Supplied records Start Marker

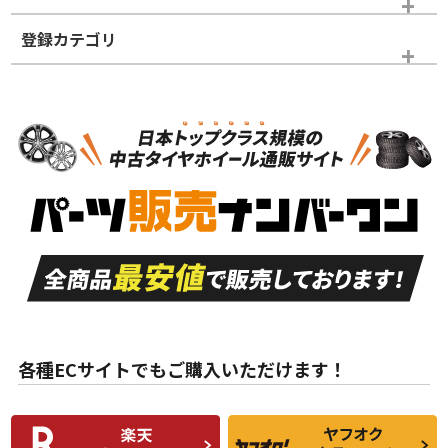
登録カテゴリ
ホイールランク
タイヤランク
タイヤのみ
N
N
タイヤのみ
14インチ以下
＞
新品・新品未使用品
新品・新品未使用品
新車外し品（新古
S
S
新車外し品（新古
品）、イボ・ライン
品）
付き
走行距離も少なく、
走行距離も少なく、
A
A
目立つ傷もほとんど
非常に状態の良い中
ない中古品
古品
目立たない程度の使
走行距離・偏磨耗は
B
B
用傷があるが、良質
少ない、劣化のほと
な中古品
んどない中古品
各種ECサイトでもご購入いただけます！
使用感や傷があり、
偏磨耗・劣化は感じ
C
C
比較的きれいな中古
られるが、使用に問
品
題のない中古品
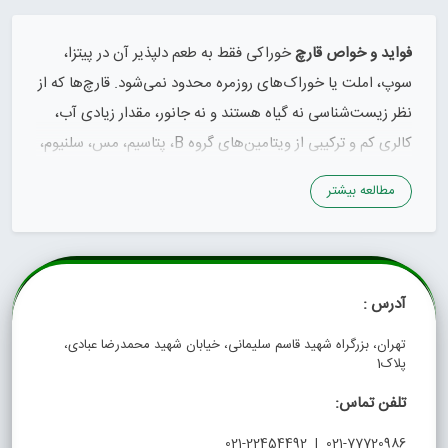
فواید و خواص قارچ
خوراکی فقط به طعم دلپذیر آن در پیتزا،
سوپ، املت یا خوراک‌های روزمره محدود نمی‌شود. قارچ‌ها که از
نظر زیست‌شناسی نه گیاه هستند و نه جانور، مقدار زیادی آب،
کالری کم و ترکیبی از ویتامین‌های گروه B، پتاسیم، مس، سلنیوم،
فیبر و آنتی‌اکسیدان‌های خاص را در خود جای داده‌اند.
مطالعه بیشتر
مصرف متعادل قارچ می‌تواند به متنوع‌تر شدن رژیم غذایی، کنترل
کالری دریافتی و تأمین بخشی از ریزمغذی‌های مورد نیاز بدن
کمک کند. بعضی از قارچ‌هایی که در معرض نور فرابنفش قرار
آدرس :
گرفته‌اند نیز مقدار قابل‌توجهی ویتامین D2 دارند.
تهران، بزرگراه شهید قاسم سلیمانی، خیابان شهید محمدرضا عبادی،
پلاک1
البته باید از همان ابتدا یک نکته را روشن کنیم: قارچ یک ماده
غذایی مفید است، نه دارویی برای درمان قطعی بیماری‌ها. تاثیر
تلفن تماس:
آن بر لاغری، سلامت قلب، سیستم ایمنی یا پوست زمانی معنا
021-77720986 | 021-22454492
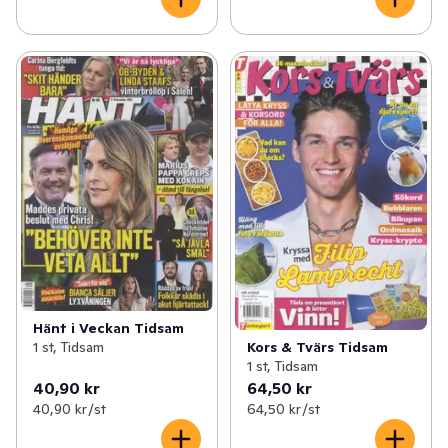
Hänt i Veckan Tidsam
1 st, Tidsam
Kors & Tvärs Tidsam
1 st, Tidsam
40,90 kr
64,50 kr
40,90 kr /st
64,50 kr /st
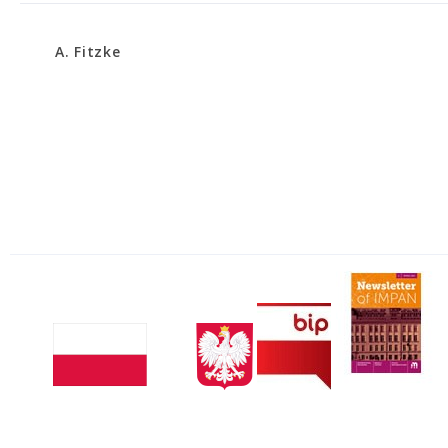
A. Fitzke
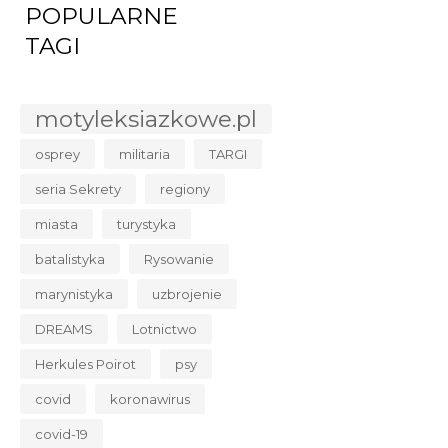
POPULARNE
TAGI
motyleksiazkowe.pl
osprey
militaria
TARGI
seria Sekrety
regiony
miasta
turystyka
batalistyka
Rysowanie
marynistyka
uzbrojenie
DREAMS
Lotnictwo
Herkules Poirot
psy
covid
koronawirus
covid-19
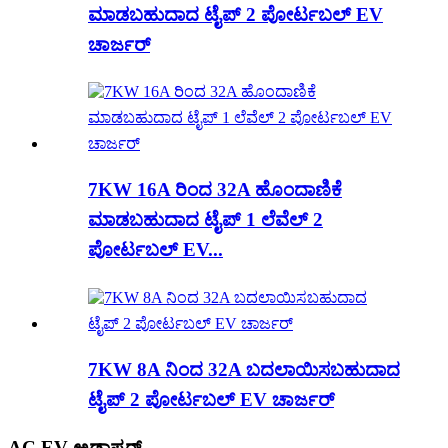
ಮಾಡಬಹುದಾದ ಟೈಪ್ 2 ಪೋರ್ಟಬಲ್ EV
ಚಾರ್ಜರ್
7KW 16A ರಿಂದ 32A ಹೊಂದಾಣಿಕೆ
ಮಾಡಬಹುದಾದ ಟೈಪ್ 1 ಲೆವೆಲ್ 2
ಪೋರ್ಟಬಲ್ EV...
7KW 8A ನಿಂದ 32A ಬದಲಾಯಿಸಬಹುದಾದ
ಟೈಪ್ 2 ಪೋರ್ಟಬಲ್ EV ಚಾರ್ಜರ್
AC EV ಅಡಾಪ್ಟರ್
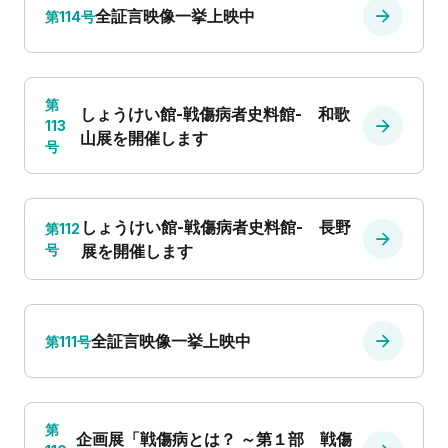
全証言映像一挙上映中
第114号
第
しょうけい館-戦傷病者史料館- 和歌
113
山展を開催します
号
しょうけい館-戦傷病者史料館- 長野
第112
号
展を開催します
全証言映像一挙上映中
第111号
第
企画展「戦傷病とは？ ～第１部 戦傷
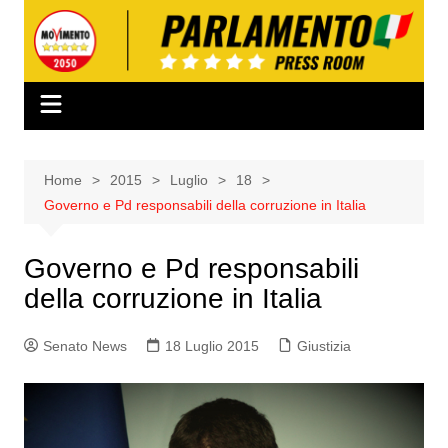
Salta
al
contenuto
Home
2015
Luglio
18
Governo e Pd responsabili della corruzione in Italia
Governo e Pd responsabili
della corruzione in Italia
Senato News
18 Luglio 2015
Giustizia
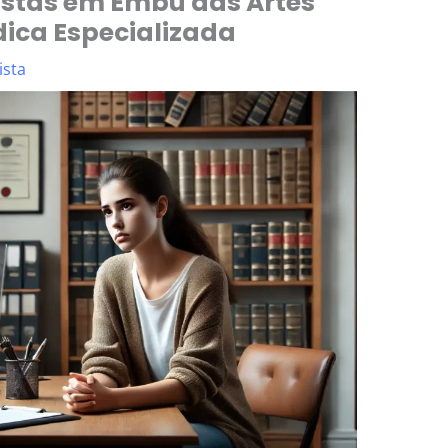
stas em Embu das Artes
dica Especializada
ista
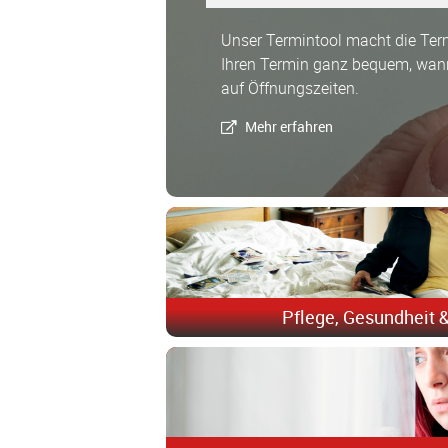
Unser Termintool macht die Ter
Ihren Termin ganz bequem, wan
auf Öffnungszeiten.
Mehr erfahren
Pflege, Gesundheit 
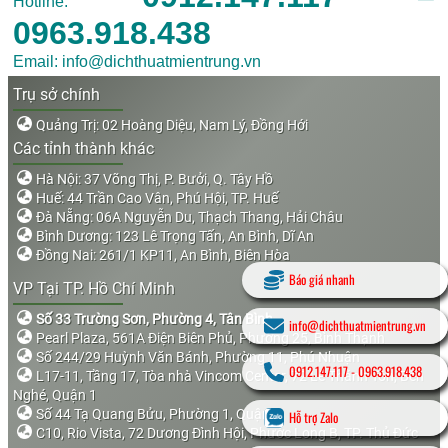
Hotline:
0963.918.438
Email: info@dichthuatmientrung.vn
Trụ sở chính
Quảng Trị: 02 Hoàng Diệu, Nam Lý, Đồng Hới
Các tỉnh thành khác
Hà Nội: 37 Võng Thị, P. Bưởi, Q. Tây Hồ
Huế: 44 Trần Cao Vân, Phú Hội, TP. Huế
Đà Nẵng: 06A Nguyễn Du, Thạch Thang, Hải Châu
Bình Dương: 123 Lê Trọng Tấn, An Bình, Dĩ An
Đồng Nai: 261/1 KP11, An Bình, Biên Hòa
Báo giá nhanh
VP Tại TP. Hồ Chí Minh
Số 33 Trường Sơn, Phường 4, Tân Bình
info@dichthuatmientrung.vn
Pearl Plaza, 561A Điện Biên Phủ, Phường 25, Bình Thạnh
Số 244/29 Huỳnh Văn Bánh, Phường 11, Phú Nhuận
0912.147.117
-
0963.918.438
L17-11, Tầng 17, Tòa nhà Vincom Center, 72 Lê Thánh Tôn, Bến
Nghé, Quận 1
Số 44 Tạ Quang Bửu, Phường 1, Quận 8
Hỗ trợ Zalo
C10, Rio Vista, 72 Dương Đình Hội, Phước Long B, TP. Thủ Đức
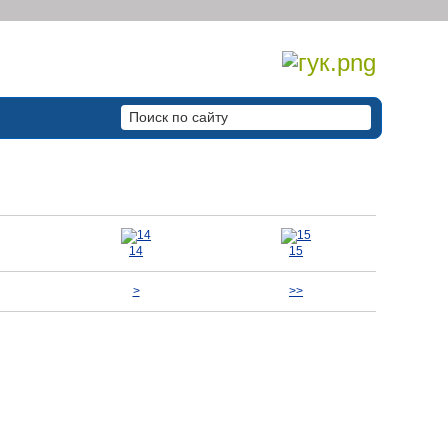
14
15
>
>>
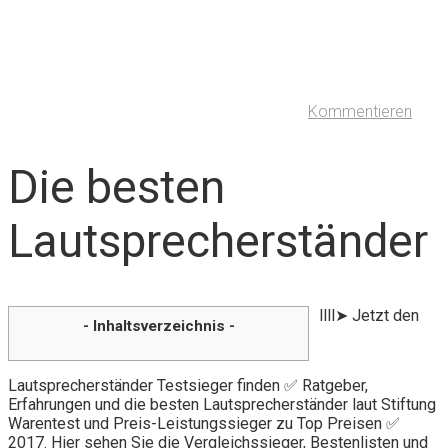
Kommentieren
Die besten
Lautsprecherständer
llll➤ Jetzt den
- Inhaltsverzeichnis -
Lautsprecherständer Testsieger finden ✅ Ratgeber,
Erfahrungen und die besten Lautsprecherständer laut Stiftung
Warentest und Preis-Leistungssieger zu Top Preisen ✅
2017. Hier sehen Sie die Vergleichssieger, Bestenlisten und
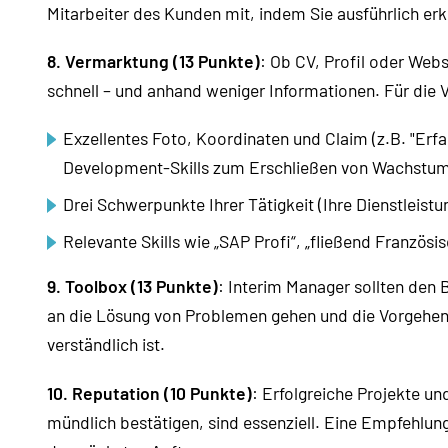
Mitarbeiter des Kunden mit, indem Sie ausführlich e
8. Vermarktung (13 Punkte)
: Ob CV, Profil oder Webs
schnell – und anhand weniger Informationen. Für die 
Exzellentes Foto, Koordinaten und Claim (z.B. "Er
Development-Skills zum Erschließen von Wachstu
Drei Schwerpunkte Ihrer Tätigkeit (Ihre Dienstleist
Relevante Skills wie „SAP Profi“, „fließend Französi
9. Toolbox (13 Punkte)
: Interim Manager sollten den 
an die Lösung von Problemen gehen und die Vorgehensw
verständlich ist.
10. Reputation (10 Punkte)
: Erfolgreiche Projekte un
mündlich bestätigen, sind essenziell. Eine Empfehlun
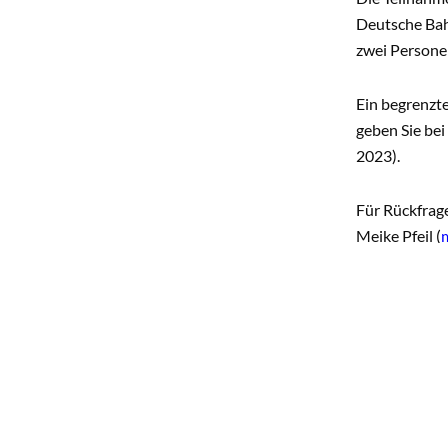
Deutsche Bah
zwei Persone
Ein begrenzte
geben Sie bei
2023).
Für Rückfrag
Meike Pfeil (
Wir freuen un
HINTERG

Supplied records End Marker

- [Work task]
Print the entries as they stand, first line through the line holding "Huế: 44 Trần Cao Vân, Phú Hội, TP. Huế", with every picture removed.

- [Worked solution]
登録カテゴリ
ホイールランク
タイヤランク
タイヤのみ
N
N
タイヤのみ
14インチ以下
＞
新品・新品未使用品
新品・新品未使用品
新車外し品（新古
S
S
新車外し品（新古
品）、イボ・ライン
品）
付き
走行距離も少なく、
走行距離も少なく、
A
A
目立つ傷もほとんど
非常に状態の良い中
ない中古品
古品
目立たない程度の使
走行距離・偏磨耗は
B
B
用傷があるが、良質
少ない、劣化のほと
な中古品
んどない中古品
各種ECサイトでもご購入いただけます！
使用感や傷があり、
偏磨耗・劣化は感じ
C
C
比較的きれいな中古
られるが、使用に問
品
題のない中古品
فواید و خواص قارچ
خوراکی فقط به طعم دلپذیر آن در پیتزا،
سوپ، املت یا خوراک‌های روزمره محدود نمی‌شود. قارچ‌ها که از
نظر زیست‌شناسی نه گیاه هستند و نه جانور، مقدار زیادی آب،
کالری کم و ترکیبی از ویتامین‌های گروه B، پتاسیم، مس، سلنیوم،
فیبر و آنتی‌اکسیدان‌های خاص را در خود جای داده‌اند.
مطالعه بیشتر
مصرف متعادل قارچ می‌تواند به متنوع‌تر شدن رژیم غذایی، کنترل
کالری دریافتی و تأمین بخشی از ریزمغذی‌های مورد نیاز بدن
کمک کند. بعضی از قارچ‌هایی که در معرض نور فرابنفش قرار
آدرس :
گرفته‌اند نیز مقدار قابل‌توجهی ویتامین D2 دارند.
تهران، بزرگراه شهید قاسم سلیمانی، خیابان شهید محمدرضا عبادی،
پلاک1
البته باید از همان ابتدا یک نکته را روشن کنیم: قارچ یک ماده
غذایی مفید است، نه دارویی برای درمان قطعی بیماری‌ها. تاثیر
تلفن تماس:
آن بر لاغری، سلامت قلب، سیستم ایمنی یا پوست زمانی معنا
021-77720986 | 021-22454492
Hänt i Veckan Tidsam
1 st, Tidsam
Kors & Tvärs Tidsam
1 st, Tidsam
40,90 kr
64,50 kr
40,90 kr /st
64,50 kr /st
A. Fitzke
POPULARNE
TAGI
motyleksiazkowe.pl
osprey
militaria
TARGI
seria Sekrety
regiony
miasta
turystyka
batalistyka
Rysowanie
marynistyka
uzbrojenie
DREAMS
Lotnictwo
Herkules Poirot
psy
covid
koronawirus
covid-19
ಮಾಡಬಹುದಾದ ಟೈಪ್ 2 ಪೋರ್ಟಬಲ್ EV
ಚಾರ್ಜರ್
7KW 16A ರಿಂದ 32A ಹೊಂದಾಣಿಕೆ
ಮಾಡಬಹುದಾದ ಟೈಪ್ 1 ಲೆವೆಲ್ 2
ಪೋರ್ಟಬಲ್ EV...
7KW 8A ನಿಂದ 32A ಬದಲಾಯಿಸಬಹುದಾದ
ಟೈಪ್ 2 ಪೋರ್ಟಬಲ್ EV ಚಾರ್ಜರ್
AC EV ಅಡಾಪ್ಟರ್
全証言映像一挙上映中
第114号
第
しょうけい館-戦傷病者史料館- 和歌
113
山展を開催します
号
しょうけい館-戦傷病者史料館- 長野
第112
号
展を開催します
全証言映像一挙上映中
第111号
第
企画展「戦傷病とは？ ～第１部 戦傷
Salta
al
contenuto
Home
2015
Luglio
18
Governo e Pd responsabili della corruzione in Italia
Governo e Pd responsabili
della corruzione in Italia
Senato News
18 Luglio 2015
Giustizia
stas em Embu das Artes
dica Especializada
ista
Unser Termintool macht die Ter
Ihren Termin ganz bequem, wan
auf Öffnungszeiten.
Mehr erfahren
Pflege, Gesundheit 
Hotline:
0963.918.438
Email: info@dichthuatmientrung.vn
Trụ sở chính
Quảng Trị: 02 Hoàng Diệu, Nam Lý, Đồng Hới
Các tỉnh thành khác
Hà Nội: 37 Võng Thị, P. Bưởi, Q. Tây Hồ
Huế: 44 Trần Cao Vân, Phú Hội, TP. Huế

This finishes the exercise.